■ Work instructions
Below are some records; quote exactly the lines from the one that contains "Task: Click on the Technology" through the one that contains "In order to click on Продължи", inclusive, and no others.

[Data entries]
-------------------------

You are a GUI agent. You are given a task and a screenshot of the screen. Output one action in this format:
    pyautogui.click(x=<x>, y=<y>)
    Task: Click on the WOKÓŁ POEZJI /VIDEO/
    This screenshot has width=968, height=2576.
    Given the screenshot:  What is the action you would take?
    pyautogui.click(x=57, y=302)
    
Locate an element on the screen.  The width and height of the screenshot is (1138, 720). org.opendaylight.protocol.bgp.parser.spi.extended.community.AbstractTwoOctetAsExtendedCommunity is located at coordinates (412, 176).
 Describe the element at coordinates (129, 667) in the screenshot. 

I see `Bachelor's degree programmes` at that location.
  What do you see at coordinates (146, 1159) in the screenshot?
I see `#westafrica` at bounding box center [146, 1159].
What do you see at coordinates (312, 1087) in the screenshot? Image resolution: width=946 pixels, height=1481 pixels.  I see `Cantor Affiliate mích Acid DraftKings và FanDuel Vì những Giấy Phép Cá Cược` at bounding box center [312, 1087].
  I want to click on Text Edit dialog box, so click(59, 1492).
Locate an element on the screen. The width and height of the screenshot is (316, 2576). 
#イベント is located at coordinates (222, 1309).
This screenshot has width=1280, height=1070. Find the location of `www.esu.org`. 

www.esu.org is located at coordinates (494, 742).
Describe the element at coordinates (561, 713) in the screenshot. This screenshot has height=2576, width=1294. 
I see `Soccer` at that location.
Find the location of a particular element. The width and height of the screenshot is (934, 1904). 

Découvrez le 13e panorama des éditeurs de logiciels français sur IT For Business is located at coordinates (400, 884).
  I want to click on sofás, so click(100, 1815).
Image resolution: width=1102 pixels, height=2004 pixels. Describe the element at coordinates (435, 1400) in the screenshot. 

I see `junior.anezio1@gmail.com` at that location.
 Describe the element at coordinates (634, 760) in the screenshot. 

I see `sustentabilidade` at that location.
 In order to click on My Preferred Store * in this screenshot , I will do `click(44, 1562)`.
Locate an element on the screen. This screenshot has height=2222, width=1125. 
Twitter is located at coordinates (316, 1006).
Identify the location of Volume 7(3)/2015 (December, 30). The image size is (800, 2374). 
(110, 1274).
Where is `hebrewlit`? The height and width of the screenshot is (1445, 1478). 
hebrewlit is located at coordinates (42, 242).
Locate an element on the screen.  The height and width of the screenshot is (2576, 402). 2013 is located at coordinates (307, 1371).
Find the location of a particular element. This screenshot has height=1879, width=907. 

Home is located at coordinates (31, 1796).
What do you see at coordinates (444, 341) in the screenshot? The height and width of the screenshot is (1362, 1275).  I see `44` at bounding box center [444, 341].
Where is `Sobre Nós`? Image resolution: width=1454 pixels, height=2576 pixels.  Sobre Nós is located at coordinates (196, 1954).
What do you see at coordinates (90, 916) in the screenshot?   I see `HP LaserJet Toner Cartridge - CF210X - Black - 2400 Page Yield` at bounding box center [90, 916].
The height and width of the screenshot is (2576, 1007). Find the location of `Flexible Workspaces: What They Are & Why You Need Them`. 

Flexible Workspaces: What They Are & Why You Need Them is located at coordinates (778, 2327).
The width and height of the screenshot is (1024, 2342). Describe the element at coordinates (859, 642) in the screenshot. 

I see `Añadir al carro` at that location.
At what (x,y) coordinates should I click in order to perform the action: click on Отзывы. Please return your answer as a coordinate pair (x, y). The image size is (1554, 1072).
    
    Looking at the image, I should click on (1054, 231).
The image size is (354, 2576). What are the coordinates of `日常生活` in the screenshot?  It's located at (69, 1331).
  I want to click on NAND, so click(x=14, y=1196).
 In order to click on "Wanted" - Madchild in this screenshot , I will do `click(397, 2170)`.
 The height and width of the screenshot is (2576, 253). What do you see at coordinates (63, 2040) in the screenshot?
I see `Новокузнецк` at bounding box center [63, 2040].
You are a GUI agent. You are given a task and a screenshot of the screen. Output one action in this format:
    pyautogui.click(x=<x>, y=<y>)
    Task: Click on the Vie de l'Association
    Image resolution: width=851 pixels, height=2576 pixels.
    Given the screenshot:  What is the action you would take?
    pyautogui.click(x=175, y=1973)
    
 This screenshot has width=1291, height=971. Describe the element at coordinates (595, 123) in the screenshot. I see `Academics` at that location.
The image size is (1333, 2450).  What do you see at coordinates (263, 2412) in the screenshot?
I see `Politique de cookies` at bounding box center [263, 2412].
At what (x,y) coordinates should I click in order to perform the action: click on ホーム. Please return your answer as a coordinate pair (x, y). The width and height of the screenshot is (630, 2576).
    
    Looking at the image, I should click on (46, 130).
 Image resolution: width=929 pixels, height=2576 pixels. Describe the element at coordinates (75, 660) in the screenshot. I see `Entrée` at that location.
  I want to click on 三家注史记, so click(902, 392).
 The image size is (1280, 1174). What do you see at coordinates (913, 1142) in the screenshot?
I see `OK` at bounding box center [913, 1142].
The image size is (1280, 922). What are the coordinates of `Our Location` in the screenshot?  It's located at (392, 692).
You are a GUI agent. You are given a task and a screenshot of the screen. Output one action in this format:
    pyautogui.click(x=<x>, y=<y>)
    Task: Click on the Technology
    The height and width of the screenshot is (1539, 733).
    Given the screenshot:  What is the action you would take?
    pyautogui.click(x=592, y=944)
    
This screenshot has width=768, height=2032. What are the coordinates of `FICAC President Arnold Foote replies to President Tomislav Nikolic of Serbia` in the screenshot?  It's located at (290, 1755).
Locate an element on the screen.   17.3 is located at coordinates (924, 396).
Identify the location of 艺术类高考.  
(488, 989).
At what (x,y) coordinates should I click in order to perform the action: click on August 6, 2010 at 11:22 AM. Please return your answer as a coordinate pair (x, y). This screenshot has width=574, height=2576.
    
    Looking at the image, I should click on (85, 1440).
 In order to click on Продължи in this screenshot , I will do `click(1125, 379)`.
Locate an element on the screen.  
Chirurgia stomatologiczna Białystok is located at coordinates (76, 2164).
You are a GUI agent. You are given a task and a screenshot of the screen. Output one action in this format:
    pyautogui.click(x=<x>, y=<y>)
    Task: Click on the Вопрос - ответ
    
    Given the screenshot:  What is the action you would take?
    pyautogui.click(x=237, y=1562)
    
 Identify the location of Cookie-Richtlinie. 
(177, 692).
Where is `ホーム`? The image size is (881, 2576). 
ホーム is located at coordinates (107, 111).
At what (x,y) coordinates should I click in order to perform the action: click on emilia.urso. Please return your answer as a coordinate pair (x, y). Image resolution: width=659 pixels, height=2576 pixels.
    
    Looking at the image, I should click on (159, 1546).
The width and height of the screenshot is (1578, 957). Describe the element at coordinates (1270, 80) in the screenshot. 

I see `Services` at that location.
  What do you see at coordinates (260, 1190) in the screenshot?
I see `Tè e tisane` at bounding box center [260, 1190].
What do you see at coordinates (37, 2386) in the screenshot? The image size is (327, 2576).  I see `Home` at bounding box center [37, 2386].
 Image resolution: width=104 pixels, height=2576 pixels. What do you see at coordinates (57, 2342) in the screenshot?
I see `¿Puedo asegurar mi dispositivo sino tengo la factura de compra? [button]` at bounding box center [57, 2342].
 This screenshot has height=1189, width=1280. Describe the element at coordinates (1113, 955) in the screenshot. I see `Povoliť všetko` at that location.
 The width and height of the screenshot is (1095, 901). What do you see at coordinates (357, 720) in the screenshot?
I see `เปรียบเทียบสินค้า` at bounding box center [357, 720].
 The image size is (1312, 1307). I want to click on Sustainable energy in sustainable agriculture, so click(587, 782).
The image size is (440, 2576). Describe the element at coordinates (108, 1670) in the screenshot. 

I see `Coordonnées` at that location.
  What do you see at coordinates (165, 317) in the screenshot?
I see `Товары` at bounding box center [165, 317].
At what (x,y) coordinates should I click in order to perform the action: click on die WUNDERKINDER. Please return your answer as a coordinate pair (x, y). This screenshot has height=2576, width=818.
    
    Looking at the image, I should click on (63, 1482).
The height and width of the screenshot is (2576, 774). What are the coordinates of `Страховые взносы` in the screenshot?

-------------------------

■ Solution
    Task: Click on the Technology
    The height and width of the screenshot is (1539, 733).
    Given the screenshot:  What is the action you would take?
    pyautogui.click(x=592, y=944)
    
This screenshot has width=768, height=2032. What are the coordinates of `FICAC President Arnold Foote replies to President Tomislav Nikolic of Serbia` in the screenshot?  It's located at (290, 1755).
Locate an element on the screen.   17.3 is located at coordinates (924, 396).
Identify the location of 艺术类高考.  
(488, 989).
At what (x,y) coordinates should I click in order to perform the action: click on August 6, 2010 at 11:22 AM. Please return your answer as a coordinate pair (x, y). This screenshot has width=574, height=2576.
    
    Looking at the image, I should click on (85, 1440).
 In order to click on Продължи in this screenshot , I will do `click(1125, 379)`.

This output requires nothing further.